■ Problem to work on
All entries must be repeated exactly. No picture should appear in the result.

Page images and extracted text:
____________________

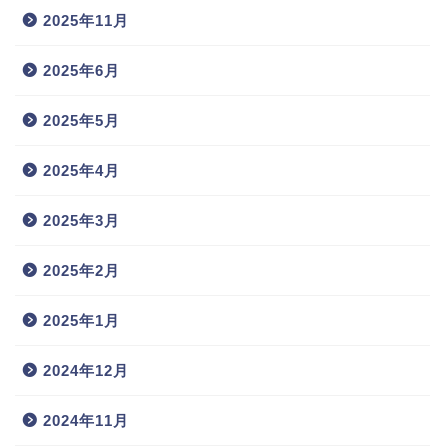
2025年11月
2025年6月
2025年5月
2025年4月
2025年3月
2025年2月
2025年1月
2024年12月
2024年11月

____________________

■ Worked solution
2025年11月
2025年6月
2025年5月
2025年4月
2025年3月
2025年2月
2025年1月
2024年12月
2024年11月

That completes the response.